32556 27 Private 257302 Assoc-acdm
32557 40 Private 154374 HS-grad
32558 58 Private 151910 HS-grad
32559 22 Private 201490 HS-grad
32560 52 Self-emp-inc 287927 HS-grad
[32561 rows x 4 columns]

To use the aindo.rdml library, each dataset must be stored in a RelationalData object, which serves as the basic data structure. As the name suggests, this data structure can store both a single table and relational data involving multiple tables. A RelationalData object consists of two main attributes:

  1. A Data object is a dictionary with tables’ names as keys and pandas.DataFrame’s as values;
  2. A Schema object contains the structure of the relations between tables, e.g. primary and foreign keys, and a description of the column types.
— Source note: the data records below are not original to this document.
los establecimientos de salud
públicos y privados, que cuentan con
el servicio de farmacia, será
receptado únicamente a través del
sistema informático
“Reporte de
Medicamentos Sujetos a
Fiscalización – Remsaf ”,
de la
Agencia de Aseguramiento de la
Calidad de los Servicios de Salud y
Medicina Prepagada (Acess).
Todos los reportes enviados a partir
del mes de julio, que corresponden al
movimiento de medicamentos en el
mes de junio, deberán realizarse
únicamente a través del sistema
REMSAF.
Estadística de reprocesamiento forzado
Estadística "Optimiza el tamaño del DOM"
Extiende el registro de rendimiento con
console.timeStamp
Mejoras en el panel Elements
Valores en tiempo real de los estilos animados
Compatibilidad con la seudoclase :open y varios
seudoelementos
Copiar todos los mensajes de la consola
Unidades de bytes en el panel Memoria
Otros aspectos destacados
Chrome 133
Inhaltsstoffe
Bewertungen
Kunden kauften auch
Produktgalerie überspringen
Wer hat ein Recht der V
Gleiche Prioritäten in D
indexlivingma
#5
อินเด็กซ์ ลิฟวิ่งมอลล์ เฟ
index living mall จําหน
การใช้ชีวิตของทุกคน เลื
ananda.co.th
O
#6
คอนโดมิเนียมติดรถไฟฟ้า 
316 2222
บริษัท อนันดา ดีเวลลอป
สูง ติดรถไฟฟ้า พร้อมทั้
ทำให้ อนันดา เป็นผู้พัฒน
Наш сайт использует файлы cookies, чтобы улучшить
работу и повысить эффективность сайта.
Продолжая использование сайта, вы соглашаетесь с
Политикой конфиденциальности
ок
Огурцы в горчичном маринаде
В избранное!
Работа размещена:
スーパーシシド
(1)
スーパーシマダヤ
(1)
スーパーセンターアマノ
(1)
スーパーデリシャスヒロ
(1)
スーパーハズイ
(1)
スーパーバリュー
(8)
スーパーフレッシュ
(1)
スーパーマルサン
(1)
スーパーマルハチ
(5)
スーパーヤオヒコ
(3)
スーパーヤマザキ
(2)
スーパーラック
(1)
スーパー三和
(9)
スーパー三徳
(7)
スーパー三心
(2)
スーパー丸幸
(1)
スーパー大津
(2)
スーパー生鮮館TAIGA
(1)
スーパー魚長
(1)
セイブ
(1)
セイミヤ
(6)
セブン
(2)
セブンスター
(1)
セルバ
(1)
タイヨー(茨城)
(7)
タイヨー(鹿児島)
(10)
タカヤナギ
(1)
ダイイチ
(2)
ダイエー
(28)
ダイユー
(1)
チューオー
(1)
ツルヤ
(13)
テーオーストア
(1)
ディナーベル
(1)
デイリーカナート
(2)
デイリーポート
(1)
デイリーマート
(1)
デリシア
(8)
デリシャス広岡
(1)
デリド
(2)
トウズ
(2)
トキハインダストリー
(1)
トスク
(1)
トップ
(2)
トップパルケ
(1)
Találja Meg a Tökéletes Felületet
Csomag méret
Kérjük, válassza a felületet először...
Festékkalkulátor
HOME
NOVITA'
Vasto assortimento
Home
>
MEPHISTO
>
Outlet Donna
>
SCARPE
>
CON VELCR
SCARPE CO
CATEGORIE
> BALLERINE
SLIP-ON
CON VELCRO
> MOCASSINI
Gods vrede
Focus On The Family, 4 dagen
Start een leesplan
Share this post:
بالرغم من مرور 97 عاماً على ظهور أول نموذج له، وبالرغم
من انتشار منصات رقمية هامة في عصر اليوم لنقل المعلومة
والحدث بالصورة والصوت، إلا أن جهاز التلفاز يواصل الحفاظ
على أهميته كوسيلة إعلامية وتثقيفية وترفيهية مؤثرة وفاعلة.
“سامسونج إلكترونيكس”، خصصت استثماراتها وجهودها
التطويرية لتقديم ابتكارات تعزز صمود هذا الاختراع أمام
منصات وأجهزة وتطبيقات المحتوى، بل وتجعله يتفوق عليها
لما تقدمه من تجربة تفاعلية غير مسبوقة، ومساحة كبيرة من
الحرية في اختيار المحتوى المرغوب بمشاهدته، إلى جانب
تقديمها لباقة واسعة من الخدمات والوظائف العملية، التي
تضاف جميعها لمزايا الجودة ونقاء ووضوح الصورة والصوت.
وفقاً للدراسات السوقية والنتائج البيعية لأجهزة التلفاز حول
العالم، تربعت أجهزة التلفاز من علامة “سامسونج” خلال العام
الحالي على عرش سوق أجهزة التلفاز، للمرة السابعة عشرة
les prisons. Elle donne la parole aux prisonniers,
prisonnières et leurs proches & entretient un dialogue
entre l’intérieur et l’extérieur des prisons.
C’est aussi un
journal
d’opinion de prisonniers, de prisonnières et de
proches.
Let us define a RelationalData object for the Adult dataset, with a reduced number of columns, for simplicity. All the needed classes can be found in the aindo.rdml.relational module.

import pandas as pd
from aindo.rdml.relational import Column, Table, Schema, RelationalData
dfs = {'adult': pd.read_csv(...)}
schema = Schema(
adult=Table(
age=Column.INTEGER,
workclass=Column.CATEGORICAL,
fnlwgt=Column.INTEGER,
education=Column.TEXT,
)
)
data = RelationalData(data=dfs, schema=schema)
print(data)
Terminal window
[Out]:
Schema:
adult:Table
Primary key: None
Feature columns:
age:<Column.INTEGER: 'Integer'>
workclass:<Column.CATEGORICAL: 'Categorical'>
fnlwgt:<Column.INTEGER: 'Integer'>
education:<Column.TEXT: 'Text'>
Foreign keys:

Note that in the above example the categorical column education has been declared as a Column.TEXT just for the sake of showing an example of how a text column is treated in aindo.rdml. More correctly, we should have declared it as a Column.CATEGORICAL.
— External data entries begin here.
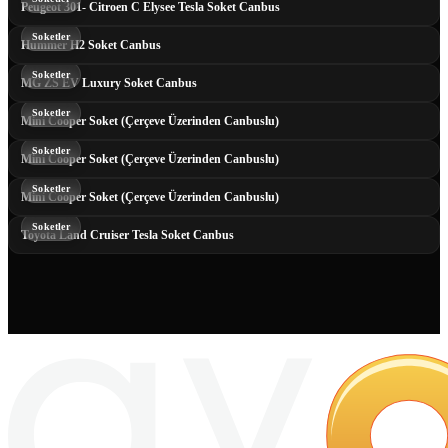
Peugeot 301- Citroen C Elysee Tesla Soket Canbus
Soketler
Hummer H2 Soket Canbus
Soketler
MG ZS EV Luxury Soket Canbus
Soketler
Mini Cooper Soket (Çerçeve Üzerinden Canbuslu)
Soketler
Mini Cooper Soket (Çerçeve Üzerinden Canbuslu)
Soketler
Mini Cooper Soket (Çerçeve Üzerinden Canbuslu)
Soketler
Toyota Land Cruiser Tesla Soket Canbus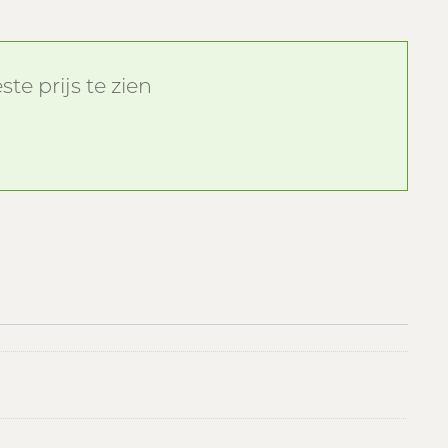
te prijs te zien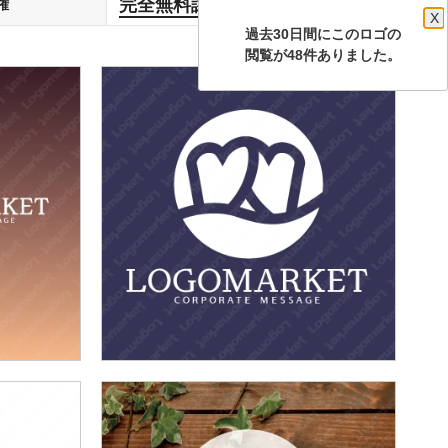
完全無料譲渡
権
します
X
過去30日間にこのロゴの
閲覧が48件ありました。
An example with a more complex, multi-table data structure can be found in the Relational module section.

Train / test data splitting (optional)

The RelationalData class offers a utility function to split the data into train, test and possibly validation sets, while respecting the consistency of the relational data structure.
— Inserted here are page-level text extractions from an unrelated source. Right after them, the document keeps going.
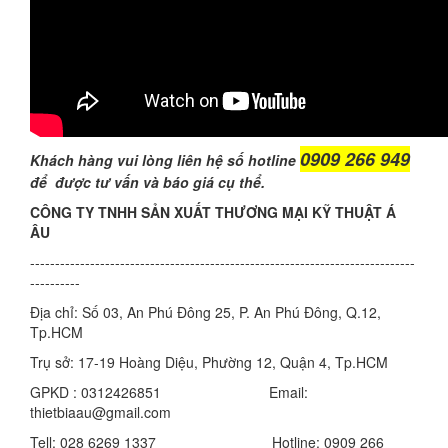
0909 266 949
Khách hàng vui lòng liên hệ số hotline
để được tư vấn và báo giá cụ thể.
CÔNG TY TNHH SẢN XUẤT THƯƠNG MẠI KỸ THUẬT Á
ÂU
-----------------------------------------------------------------------------
----------
Địa chỉ: Số 03, An Phú Đông 25, P. An Phú Đông, Q.12,
Tp.HCM
Trụ sở: 17-19 Hoàng Diệu, Phường 12, Quận 4, Tp.HCM
GPKD : 0312426851 Email:
thietbiaau@gmail.com
Tell: 028 6269 1337 Hotline: 0909 266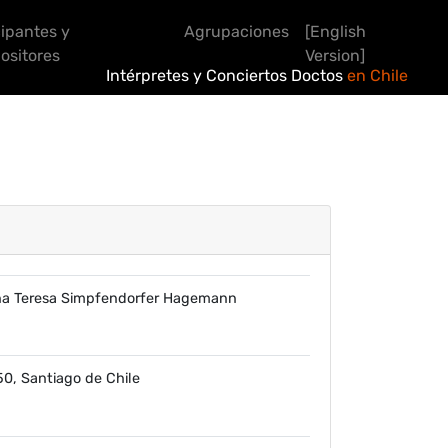
cipantes y
Agrupaciones
[English
sitores
Version]
Intérpretes y Conciertos Doctos
en Chile
ina Teresa Simpfendorfer Hagemann
0, Santiago de Chile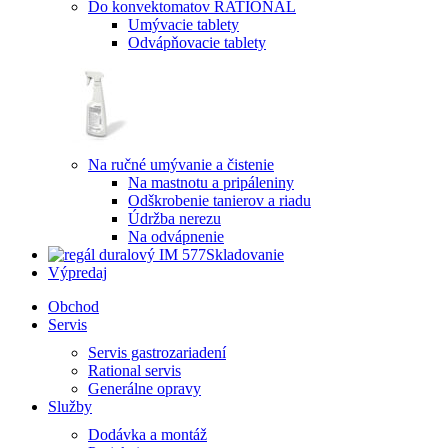
Do konvektomatov RATIONAL
Umývacie tablety
Odvápňovacie tablety
Na ručné umývanie a čistenie
Na mastnotu a pripáleniny
Odškrobenie tanierov a riadu
Údržba nerezu
Na odvápnenie
Skladovanie
Výpredaj
Obchod
Servis
Servis gastrozariadení
Rational servis
Generálne opravy
Služby
Dodávka a montáž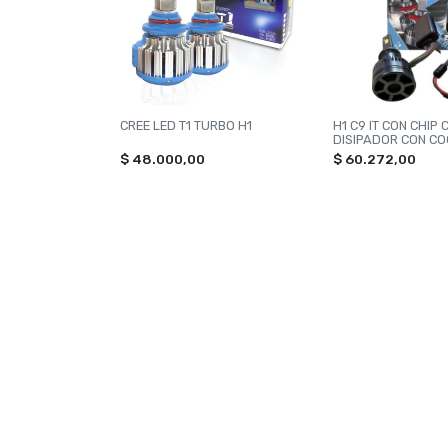
CREE LED T1 TURBO H1
H1 C9 IT CON CHIP 
DISIPADOR CON C
$ 48.000,00
$ 60.272,00
NAVEGACIÓN
CATEG
Inicio
TOXIC
Contacto
ILUMI
VONIX
PERF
from aindo.rdml.relational import RelationalData
data = RelationalData(data=..., schema=...)
data_train_valid, data_test = data.split(ratio=0.1)
data_train, data_valid = data_train_valid.split(ratio=0.1)

Data preprocessing

Data preprocessing involves transforming data columns before feeding them into the model. Preprocessing is performed through a TabularPreproc object, which can be found in the aindo.rdml.synth module. TabularPreproc objects can be built with the TabularPreproc.from_schema method, which will build a default preprocessor based on the column types found in the provided Schema. After the instantiation, a TabularPreproc object needs to be fitted on a RelationalData object.

from aindo.rdml.relational import RelationalData
from aindo.rdml.synth import TabularPreproc
data = RelationalData(data=..., schema=...)
preproc = TabularPreproc.from_schema(schema=data.schema)
preproc.fit(data=data)

The preprocessing phase may also include additional operations to reduce the risk of privacy leaks, i.e. the risk of revealing personally identifiable information or sensitive data that was present in the original data. While the generative model does not copy individual data records, it could still potentially expose information if it generates data points containing rare categories or outlier numerical values.

To reduce this risk, it is possible to define a custom preprocessing of the columns through the argument preprocessors. This argument is expected to be a dictionary where the keys are the names of the tables, and the values are dictionaries containing ColumnPreproc objects for each column within the respective table. Instances of the ColumnPreproc class allow users to define custom preprocessing operations for individual columns.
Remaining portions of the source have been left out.